Josephina (Giuseppina) Catanea werd op 18 februari 1894 in Napels geboren. In haar familie kende iedereen haar als “Pinella”. Toen ze 24 was, verbleef ze, na haar handelsstudies, voor een noveen in het klooster Santa Maria ai Ponti Rossi in Napels. Ze zou er blijven voor de rest van haar leven. Op 10 maart 1918 legde ze er immers de geloften af. Die dag zei ze: “’Ik bied mezelf aan de gekruisigde Christus aan om met Hem gekruisigd te worden.” In deze karmelietessengemeenschap van Ponti Rossi nam ze de naam Maria Josephina van de Gekruisigde Jezus aan. Zij leed echter onder een zwakke gezondheid, was eerder kwetsbaar en ziek. Zo had zij in 1912 problemen met angina pectoris en tuberculose. Later werd haar ruggengraat aangetast, met volledige verlamming en meningitis als gevolg. Elk lijden, elke ziekte aanvaardde ze in vrede. Maar tien jaar later, op 26 juni 1922, werd ze plots op wonderbaarlijke wijze genezen, na contact met de arm van St. Franciscus Xavierus, die naar Napels was overgebracht.

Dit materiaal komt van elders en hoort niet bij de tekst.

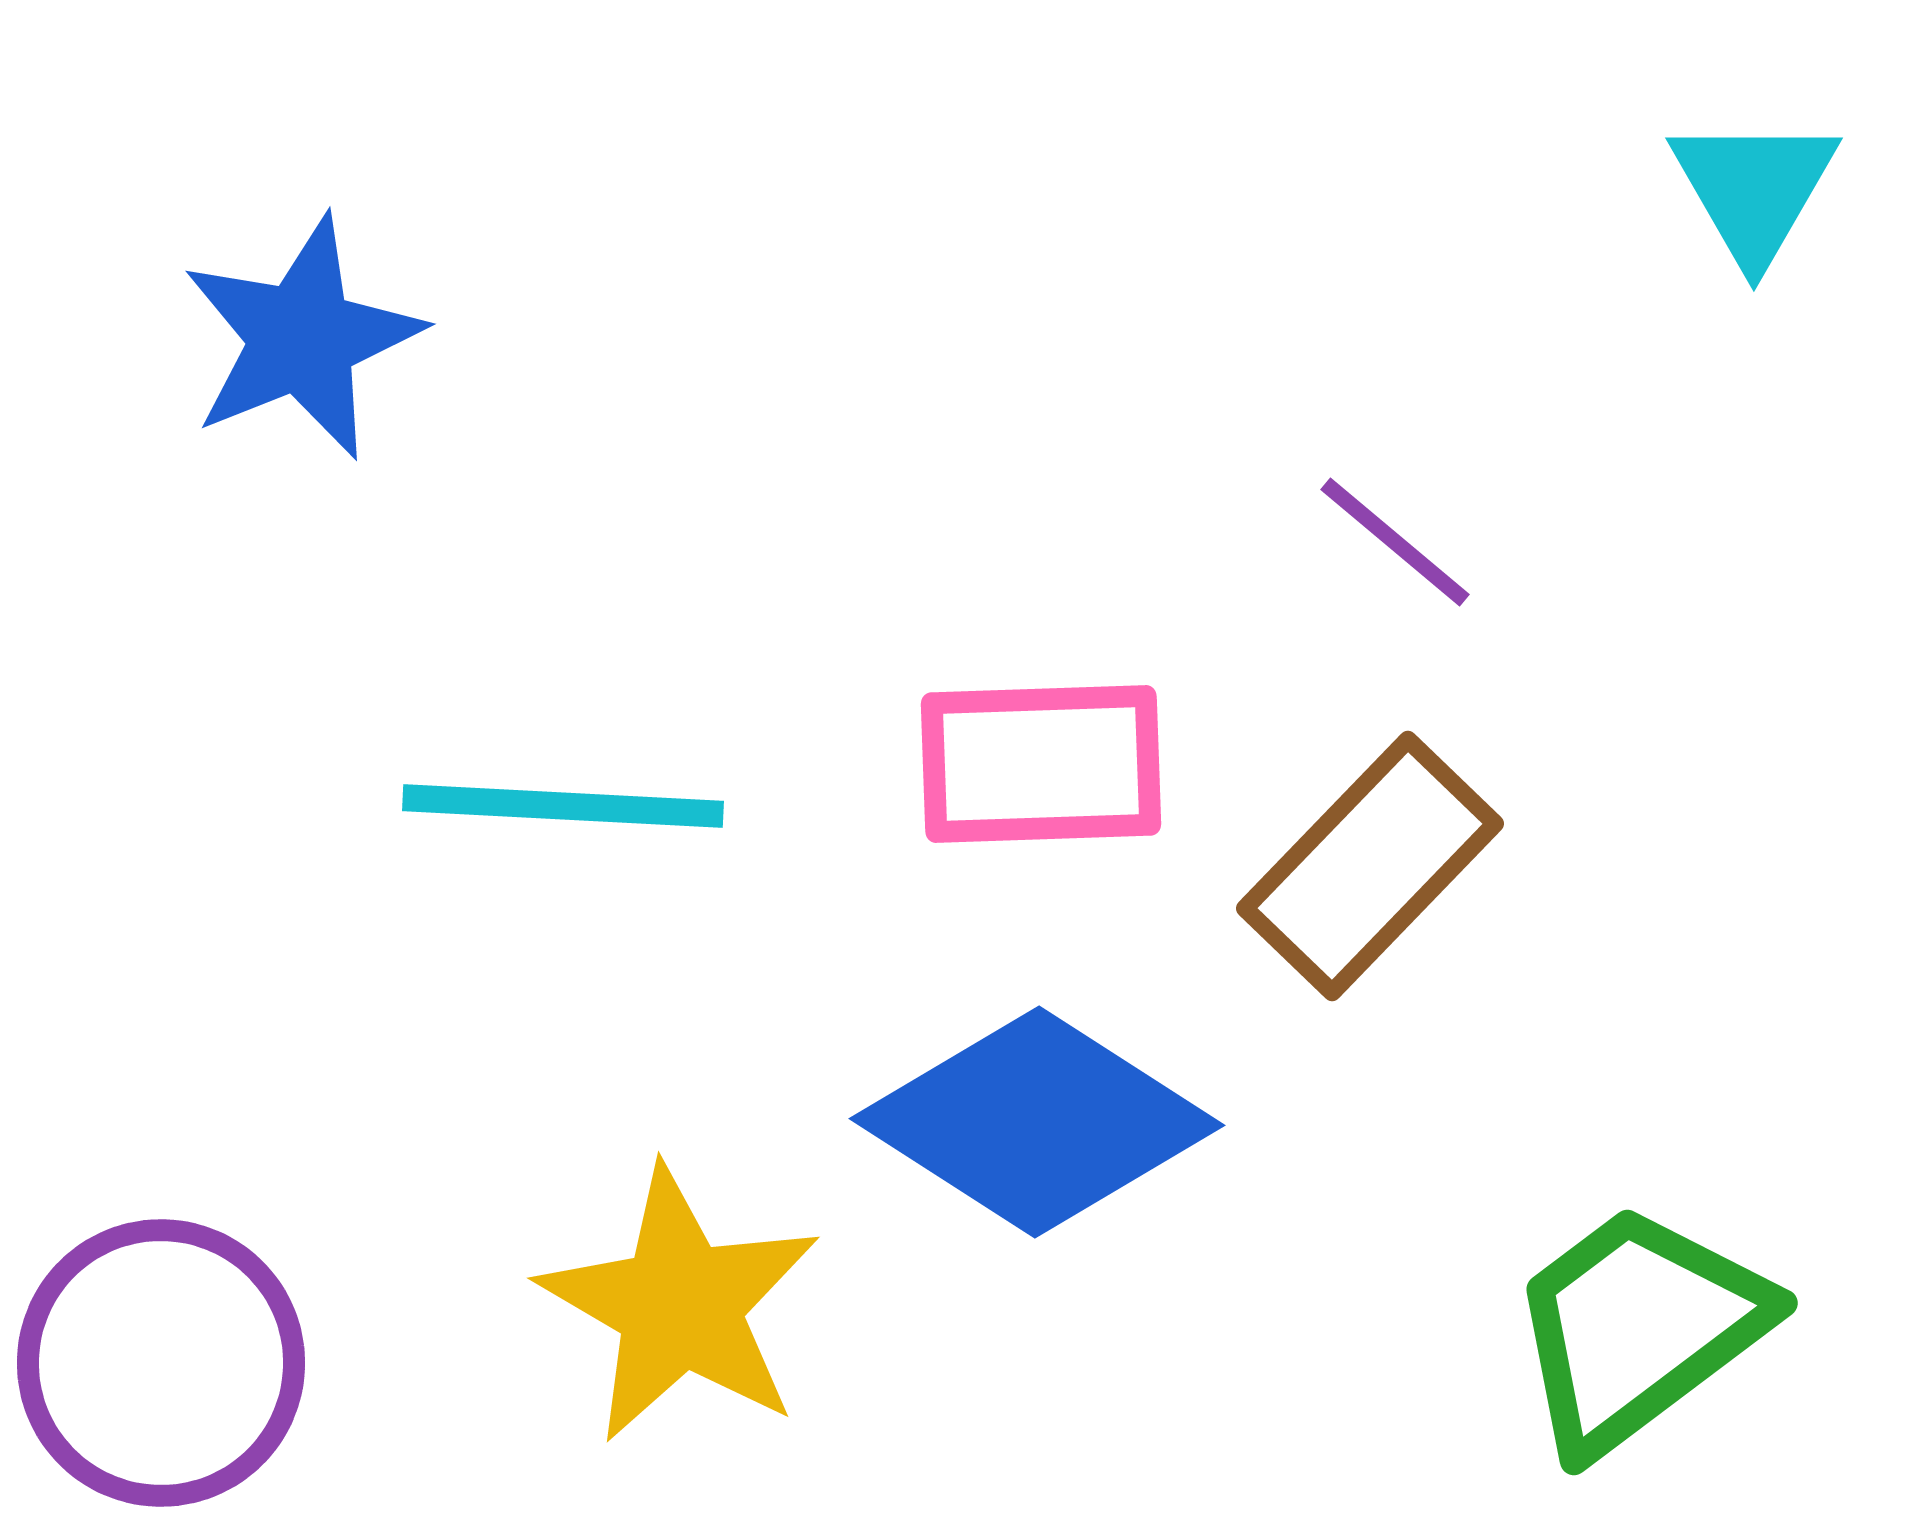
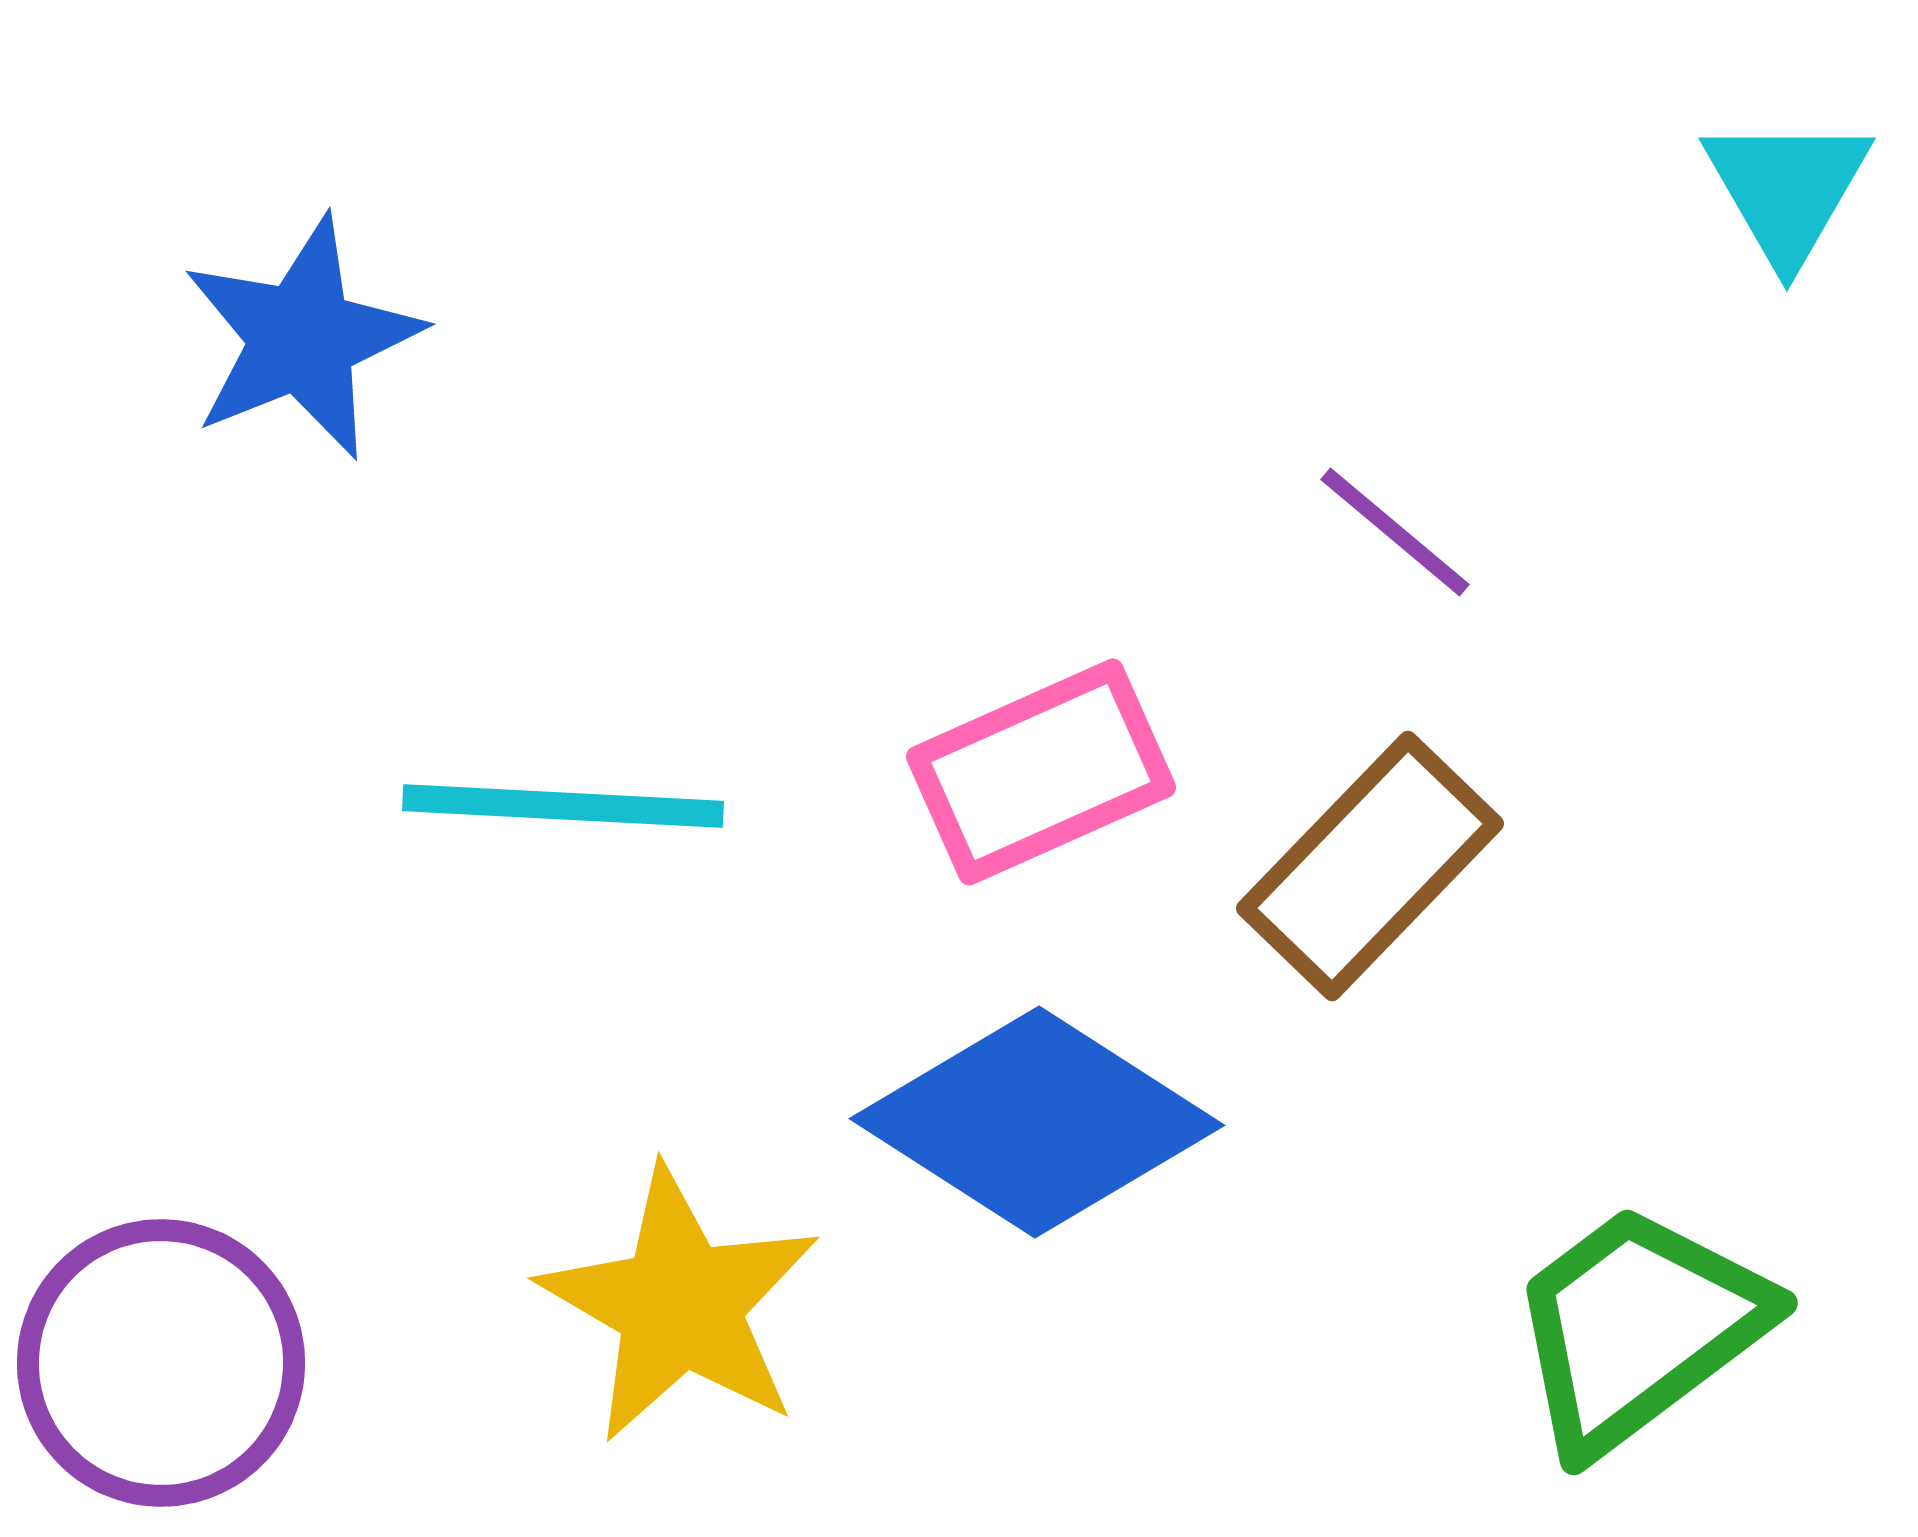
cyan triangle: moved 33 px right
purple line: moved 10 px up
pink rectangle: moved 8 px down; rotated 22 degrees counterclockwise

Als ongeschoeide karmelietes begon haar levenslange apostolaat van de ‘heilige non’ – zoals ze werd genoemd: ze verwelkomde met vreugde allerhande zieke en behoeftige mensen in het klooster, die ze telkens weer goede raad gaf en hielp om de liefde van God te vinden. Er zijn getuigenissen dat ze af en toe echte wonderen verrichtte. Anderen helpen was voor haar contemplatieve geest telkens een oefening in zelfverloochening, of ze nu zelf gezond was of niet, of het feestdag was of niet. In 1944 waren haar gezichtsvermogen en algemene conditie echter dermate verzwakt dat ze altijd gebonden was aan het gebruik van een rolstoel. Toch werd zij een jaar later verkozen als priorin, een functie die ze liefdevol bleef vervullen tot haar dood drie jaar later.
Haar ganse leven bleef Maria Josephina geloven in het volbrengen van Gods wil. Ieder die met haar in contact kwam, werd telkens overweldigd door haar diepe spirituele inzicht, haar eenvoud en oprechte nederigheid. Steeds bracht ze de boodschap van geloof, hoop en liefde, en van vertrouwen in God en de Heilige Moeder Maria. Vele pelgrims hielden halt in Ponti Rossi om haar bemoedigende woorden te aanhoren en op te nemen. Tijdens haar leven beschouwden velen haar reeds als een heiige.
Z. Maria Josephina van de Gekruisigde Jezus overleed op 18 maart 1948. Op 1 juni 2008 werd ze in de kathedraal van Napels zalig verklaard.